== Task to carry out ==
Everything from the line containing "marketing language in" through the last line of the data below is to be retyped exactly, apart from the pictures.

== Supplied data ==
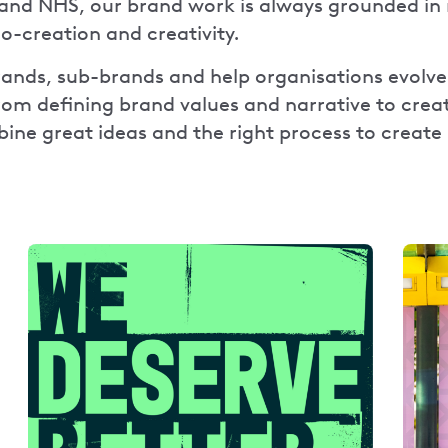
and NHS, our brand work is always grounded in 
co-creation and creativity.
nds, sub-brands and help organisations evolve 
From defining brand values and narrative to creat
ne great ideas and the right process to create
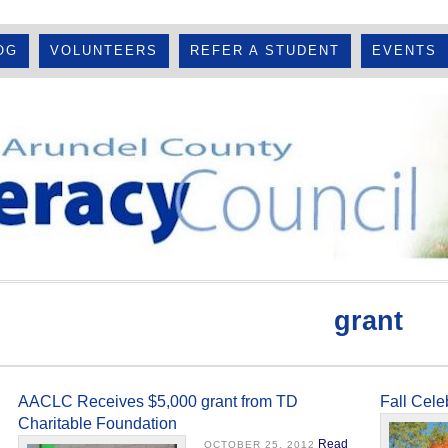
OG
VOLUNTEERS
REFER A STUDENT
EVENTS
grant
AACLC Receives $5,000 grant from TD
Fall Cel
Charitable Foundation
Read
OCTOBER 25, 2012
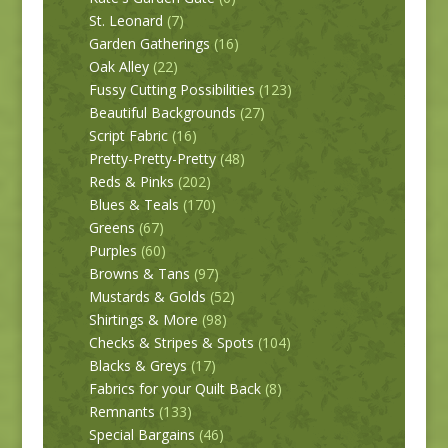
St. Leonard
(7)
Garden Gatherings
(16)
Oak Alley
(22)
Fussy Cutting Possibilities
(123)
Beautiful Backgrounds
(27)
Script Fabric
(16)
Pretty-Pretty-Pretty
(48)
Reds & Pinks
(202)
Blues & Teals
(170)
Greens
(67)
Purples
(60)
Browns & Tans
(97)
Mustards & Golds
(52)
Shirtings & More
(98)
Checks & Stripes & Spots
(104)
Blacks & Greys
(17)
Fabrics for your Quilt Back
(8)
Remnants
(133)
Special Bargains
(46)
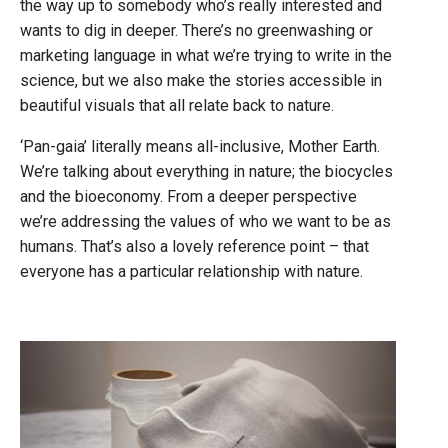
the way up to somebody who’s really interested and
wants to dig in deeper. There’s no greenwashing or
marketing language in what we’re trying to write in the
science, but we also make the stories accessible in
beautiful visuals that all relate back to nature.
‘Pan-gaia’ literally means all-inclusive, Mother Earth.
We’re talking about everything in nature; the biocycles
and the bioeconomy. From a deeper perspective
we’re addressing the values of who we want to be as
humans. That’s also a lovely reference point – that
everyone has a particular relationship with nature.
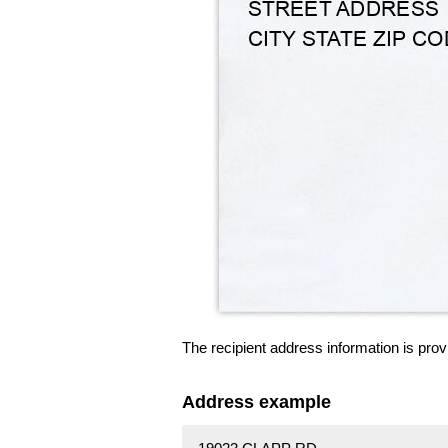
The recipient address information is prov
Address example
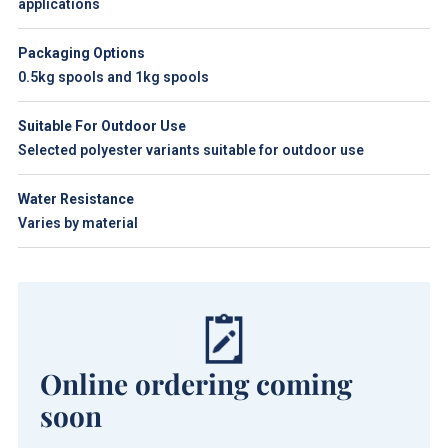
applications
Packaging Options
0.5kg spools and 1kg spools
Suitable For Outdoor Use
Selected polyester variants suitable for outdoor use
Water Resistance
Varies by material
Online ordering coming
soon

== Task output ==
marketing language in what we’re trying to write in the
science, but we also make the stories accessible in
beautiful visuals that all relate back to nature.
‘Pan-gaia’ literally means all-inclusive, Mother Earth.
We’re talking about everything in nature; the biocycles
and the bioeconomy. From a deeper perspective
we’re addressing the values of who we want to be as
humans. That’s also a lovely reference point – that
everyone has a particular relationship with nature.
The recipient address information is prov
Address example
applications
Packaging Options
0.5kg spools and 1kg spools
Suitable For Outdoor Use
Selected polyester variants suitable for outdoor use
Water Resistance
Varies by material
Online ordering coming
soon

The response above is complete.